A box score from Sunday’s blowout loss in Houston was printed out and taped on the whiteboard in the front of the home locker room at the American Airlines Center. The Western Conference standings weren’t in sight.
Several eye-popping numbers were circled in red ink, including the Rockets’ shooting percentages and the point totals of James Harden, Jeremy Lin and Chandler Parsons. “NOT TONIGHT,” someone scribbled in inch-high letters.
Shawn Marion, a proud member of the endangered species known as the 2011 NBA champion Dallas Mavericks, played a major role in making sure those words came true, scoring 22 points and answering the challenge as a crunch-time stopper in the Mavs’ 112-108 rebound win Wednesday night over the Rockets.
“They embarrassed us as a team,” Marion said. “That’s what it boils down to. You win and lose as a team, but you’ve got to have some kind of pride in you to go out and compete.
“Sometimes, you can go out there and some teams are just better than you; it is what it is. But that don’t mean you can’t go out there and compete. But when you can go down the whole line and you can just tell everybody was a half-step slow, it’s a different story.”
The Mavs had three days to think about their nightmare in Houston. They emerged as an obviously motivated team, with Marion setting the tone with 12 points in the first quarter and propelling the Mavs to a nine-point lead.
But it became a back-and-forth game that wouldn't be decided until the final minute.
With the Mavs protecting a two-point lead, everybody in the building knew that Harden was getting the rock. And it was just as predictable that Marion, the man who spearheaded Dallas’ defensive effort against Kobe Bryant, Kevin Durant and LeBron James during the Mavs’ miracle title run, would be within breathing room of Harden’s famous beard.
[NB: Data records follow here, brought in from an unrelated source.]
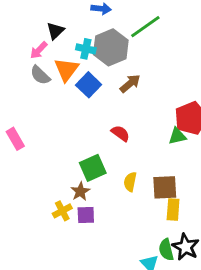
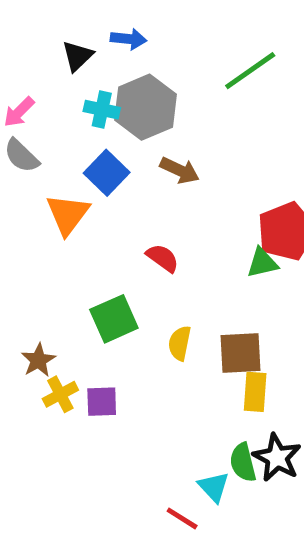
green line: (145, 27) -> (250, 71), moved
black triangle: (55, 31) -> (77, 56), moved
orange triangle: (66, 70) -> (68, 214), moved
brown arrow: (130, 83) -> (180, 170), turned 65
brown star: (80, 191) -> (38, 360), moved

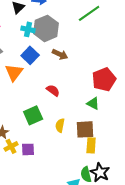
green triangle: (262, 263) -> (93, 103), moved, turned 40

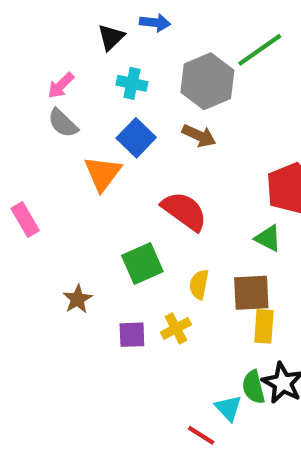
gray hexagon: (46, 28) -> (207, 81), moved
red semicircle: (53, 90) -> (184, 211), size x1.6
yellow cross: (11, 146) -> (176, 328), moved

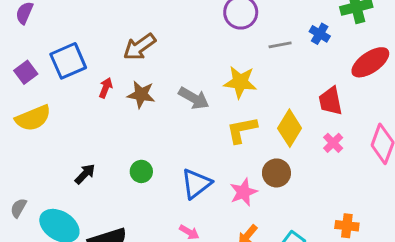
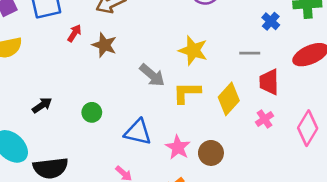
gray line: (280, 45) -> (250, 53), moved
gray arrow: (194, 98) -> (152, 75), moved
brown circle: (276, 173) -> (211, 153), moved
blue triangle: (196, 184) -> (138, 132), turned 40
pink star: (243, 192) -> (178, 147), turned -30

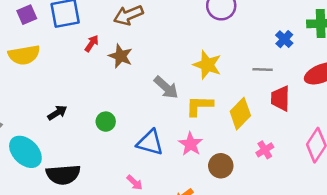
pink cross: (264, 119) -> (265, 150), moved
pink star: (178, 147) -> (191, 144), moved

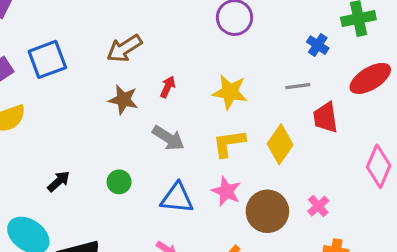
red arrow: (92, 43) -> (168, 87), moved
gray arrow: (166, 87) -> (168, 138), moved
pink cross: (265, 150) -> (318, 206), moved
brown circle: (221, 166) -> (267, 211), size x1.4

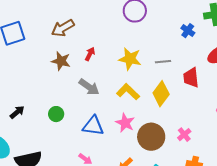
gray line: (298, 86) -> (163, 62), moved
yellow L-shape: (229, 143) -> (128, 92), turned 50

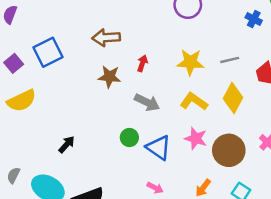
brown arrow: (63, 28) -> (106, 37), turned 35
green circle: (56, 114) -> (129, 138), moved
blue triangle: (93, 126) -> (159, 148), turned 35

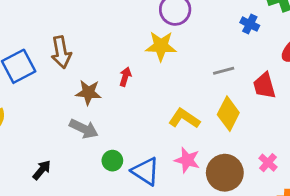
brown arrow: (106, 37) -> (61, 52), moved, turned -96
yellow star: (190, 62) -> (161, 46), moved
gray arrow: (147, 102) -> (84, 129), moved

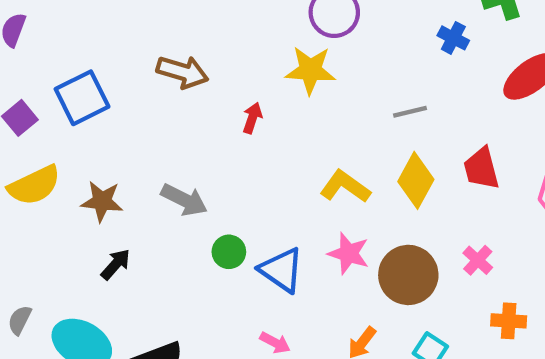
brown arrow: (61, 52) -> (182, 72), moved, turned -64
red trapezoid: (264, 86) -> (481, 168), moved
brown star: (88, 93) -> (102, 201), moved

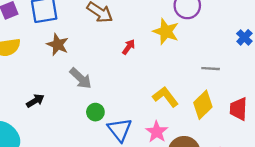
brown star: (102, 201) -> (58, 45), moved

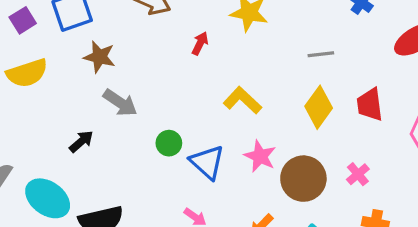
gray arrow: (81, 78) -> (120, 103), moved
yellow L-shape: (165, 97) -> (242, 100), moved

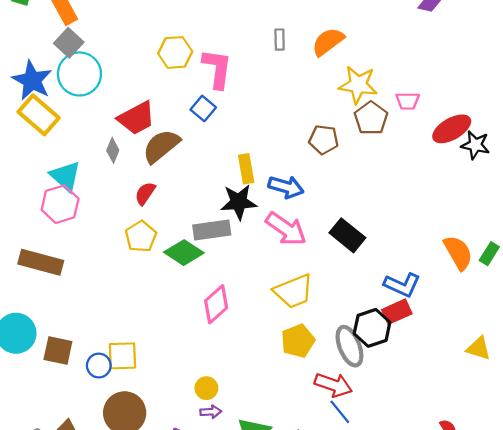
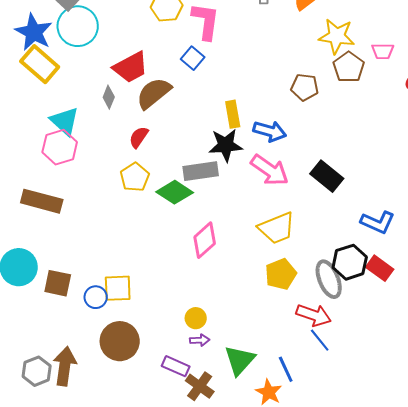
red rectangle: (397, 312) -> (380, 268), moved, turned 60

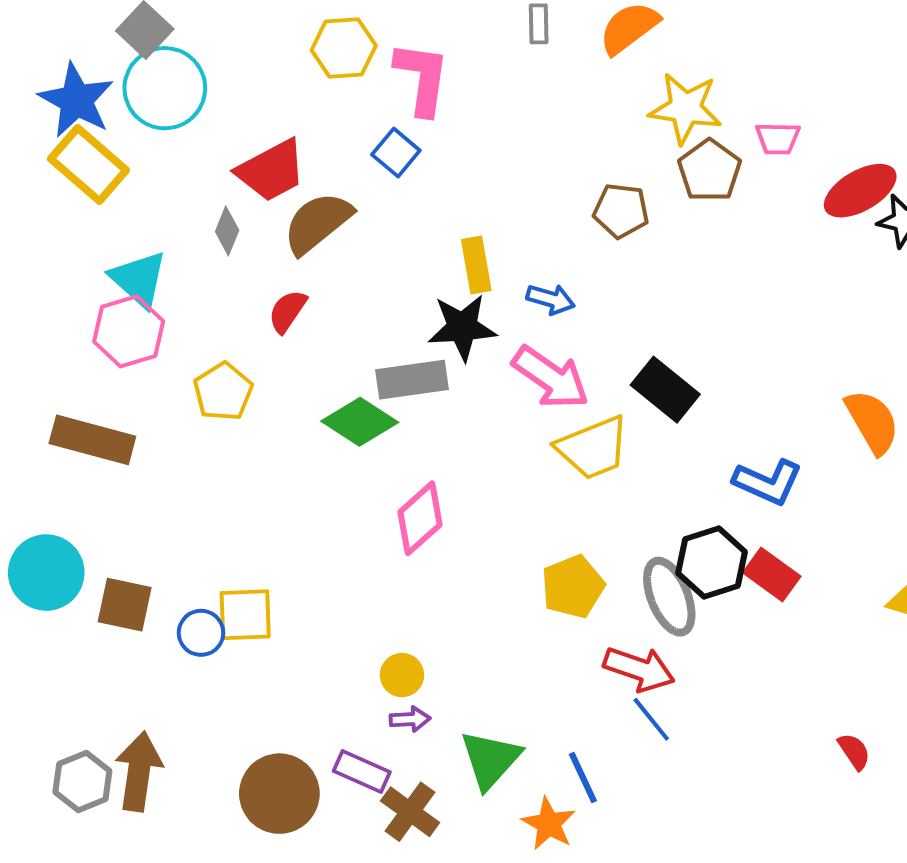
blue arrow: (270, 131) -> (551, 299), size x0.7
yellow pentagon: (135, 177) -> (223, 392), moved
yellow trapezoid: (277, 228) -> (593, 448), moved
brown circle: (120, 341) -> (279, 794), moved

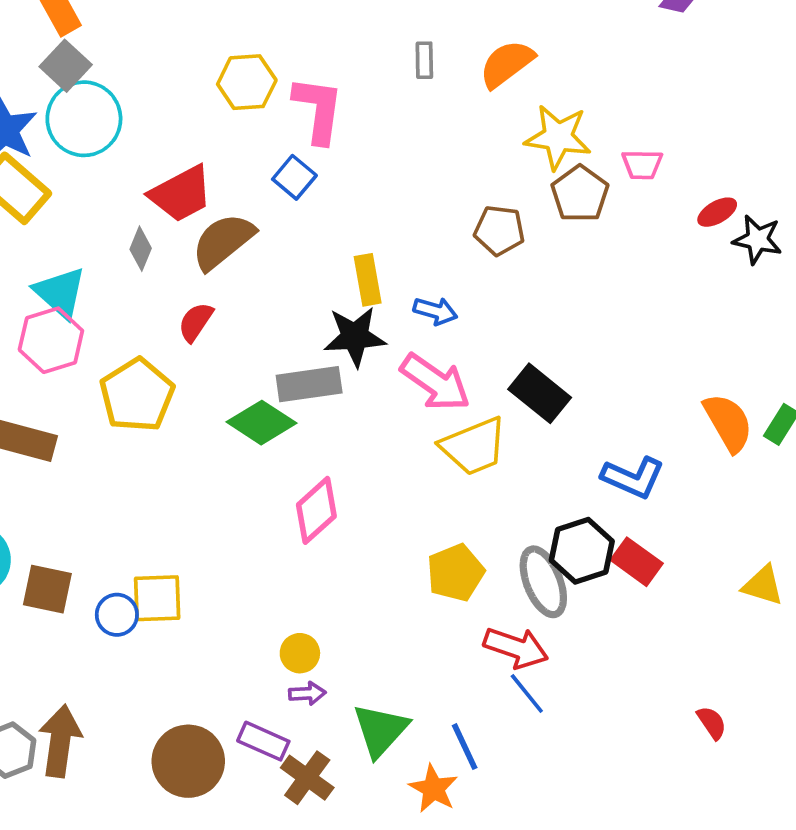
red ellipse: (860, 191) -> (717, 212), size x0.6
yellow pentagon: (223, 392) -> (137, 395), size x1.4

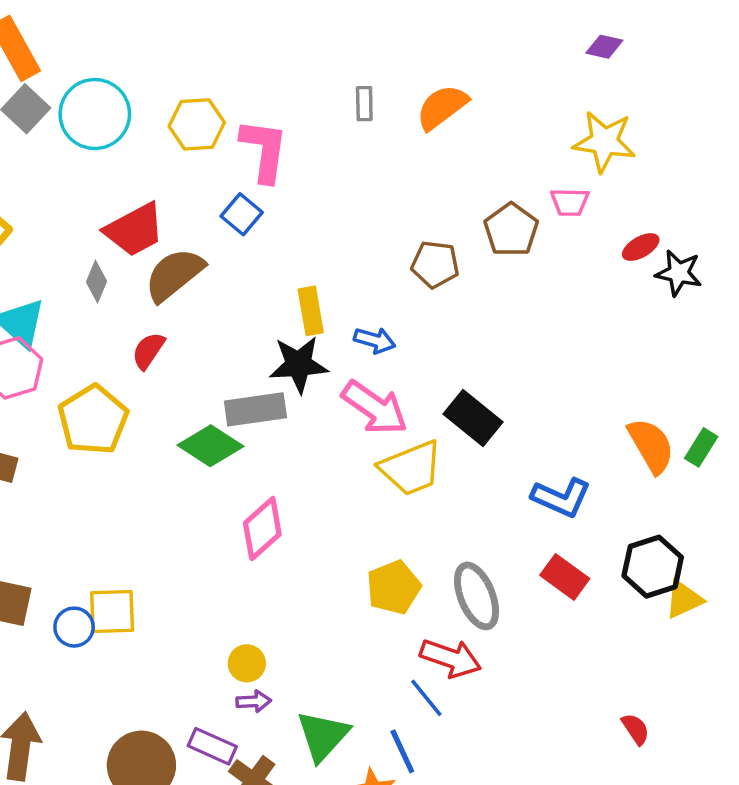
cyan circle: (84, 119) -> (95, 114), moved
yellow star: (558, 137) -> (604, 142), moved
black hexagon: (582, 551) -> (653, 567), moved
yellow triangle: (763, 585) -> (684, 599), turned -42
blue line: (527, 693) -> (426, 698), moved

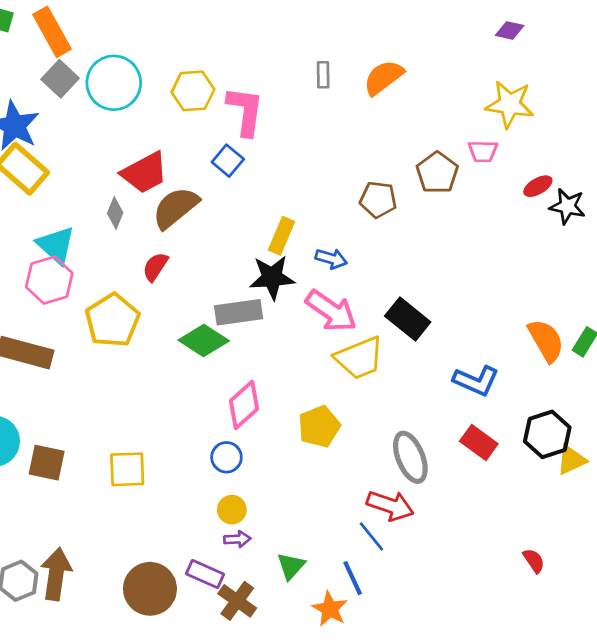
yellow rectangle: (311, 311) -> (282, 236), turned 33
yellow pentagon: (394, 587) -> (319, 426), moved
blue circle: (74, 627) -> (226, 457), moved
green triangle: (323, 736) -> (291, 566), size x0.7

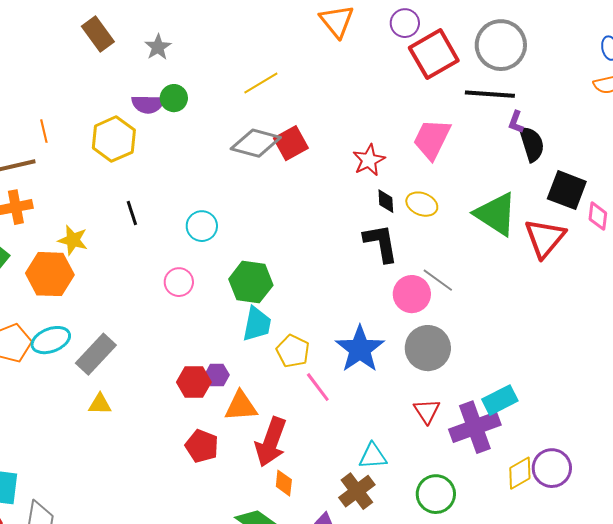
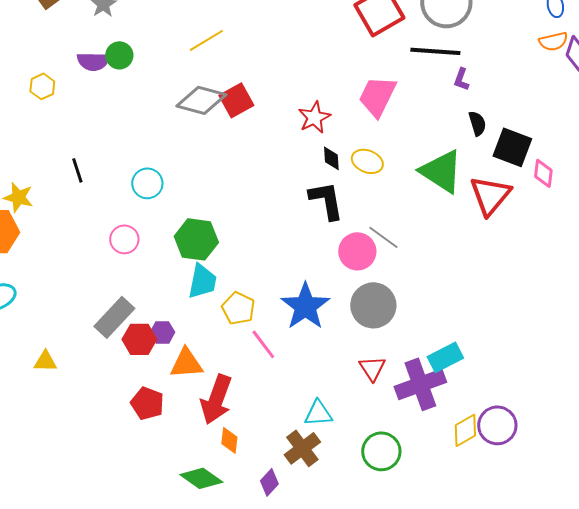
yellow hexagon: (114, 139) -> (42, 86), moved, size x0.6
black semicircle: (532, 144) -> (477, 123), moved, size x0.7
gray rectangle: (96, 354) -> (114, 317), moved

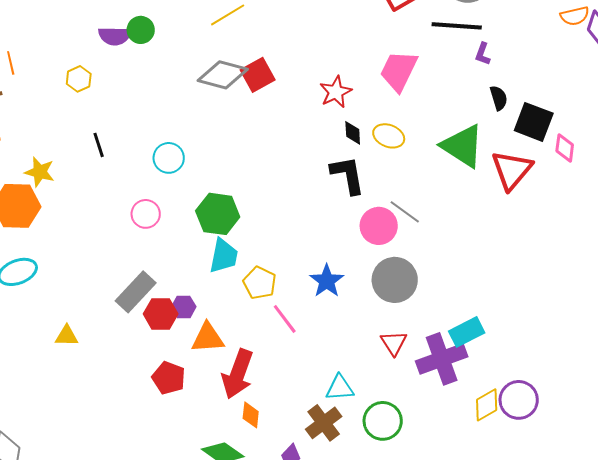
yellow hexagon: (42, 86) -> (79, 79), moved
blue star: (305, 306) -> (327, 281), size x0.7
green circle: (381, 451) -> (383, 421), moved

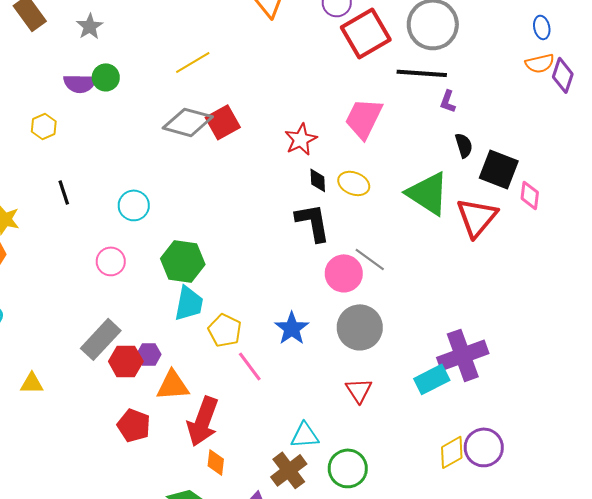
purple cross: (442, 359) -> (463, 355), moved

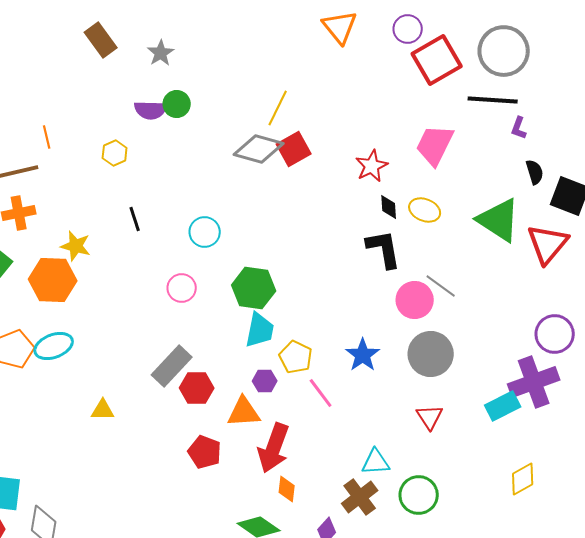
yellow line: (193, 62) -> (278, 108), moved, turned -33
purple hexagon: (149, 354) -> (265, 381), moved
purple circle: (484, 447) -> (555, 334), moved

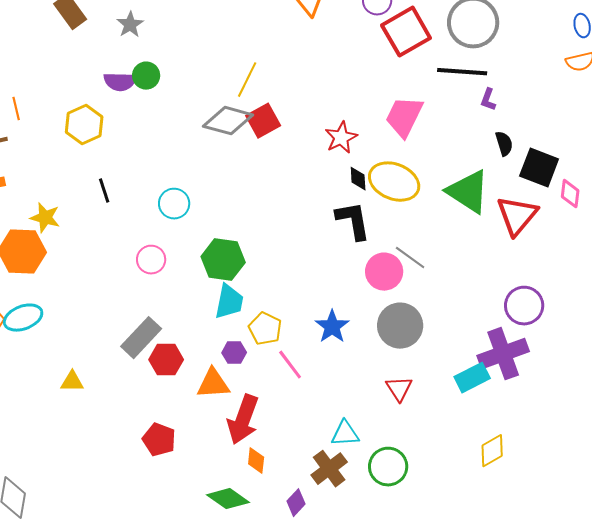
yellow hexagon: (115, 153) -> (84, 125), size x1.5
yellow ellipse: (425, 210) -> (394, 182), size x1.6
red pentagon: (205, 452) -> (159, 440), moved

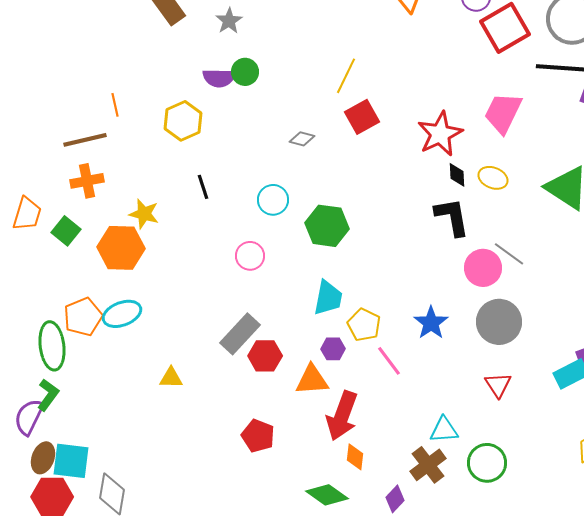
gray diamond: (228, 121) -> (302, 139), moved, size x0.5
red star: (341, 138) -> (440, 134), size x1.4
yellow ellipse: (394, 182) -> (493, 178), size x0.6
green hexagon: (223, 260) -> (327, 226), moved

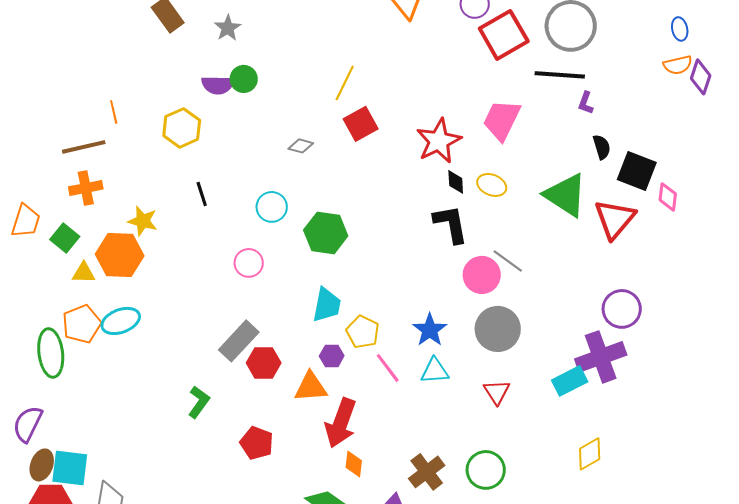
yellow triangle: (171, 378) -> (84, 273), moved
green L-shape: (48, 395) -> (199, 402), moved
cyan triangle: (444, 430) -> (435, 371), moved

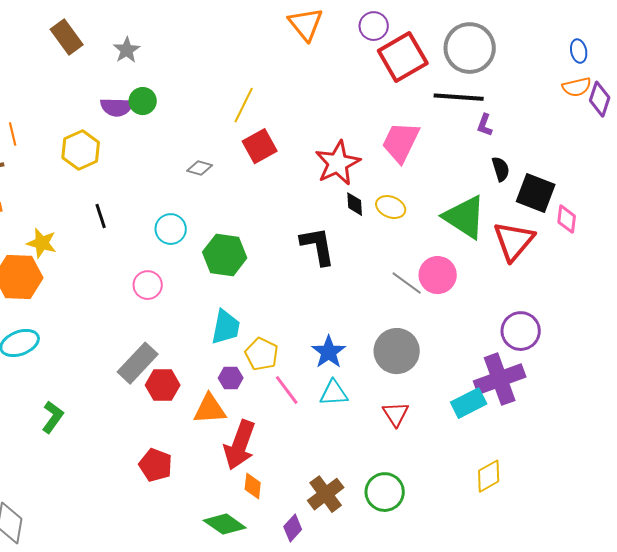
black L-shape: (451, 224) -> (318, 246), moved
pink circle: (482, 275) -> (438, 275), moved
green L-shape: (199, 402) -> (53, 417), moved

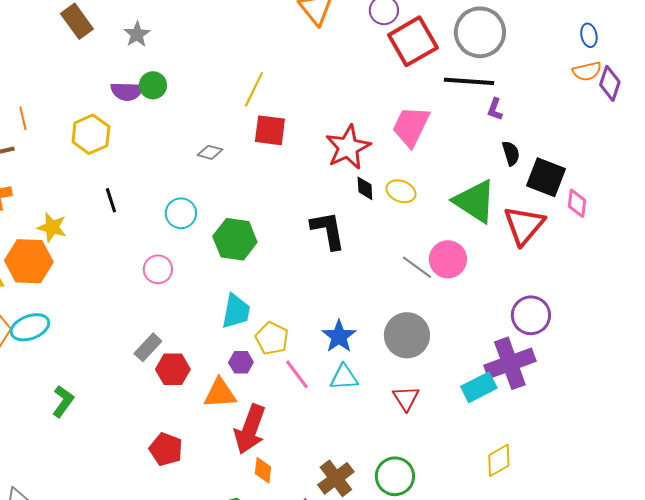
red square: (260, 146) -> (270, 130), turned 36
gray rectangle: (138, 363) -> (148, 347), size x0.7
Could Marion come up with a critical stop -- or two -- against the NBA’s fifth-leading scorer?
“Of the whole team, I’ll take Trix [Marion] on him, for sure,” Dirk Nowitzki said. “He did a great job on him tonight. We feel like he’s our best defender on the perimeter, period. He’s long, he’s still got quickness, he’s smart, he’s got good hands. If we take anybody, we’ll take Trix on him, and I thought he did a great job.”
Marion did well enough to win. He harassed Harden into a tightly contested stepback 3 that barely grazed the bottom of the rim with 29.9 seconds remaining.
Harden got one more shot when it was ruled Rockets ball after it bounced out of bounds. Marion got caught up on a pick, but he fought through it and got some help by high-rising big man Brandan Wright, whose challenge at the rim caused Harden’s driving layup attempt to fall short.
Harden finished the game with 28 points, but he was just 5-of-17 from the floor. And he was 0-for-2 when it mattered most and Marion was on him.
“I’m going to be in his face,” Marion said. “He’s going to have to hit a hell of a shot on me. That’s it.”
That’s the way a competitor who prides himself on defense rolls. Especially when he was embarrassed just a few days earlier.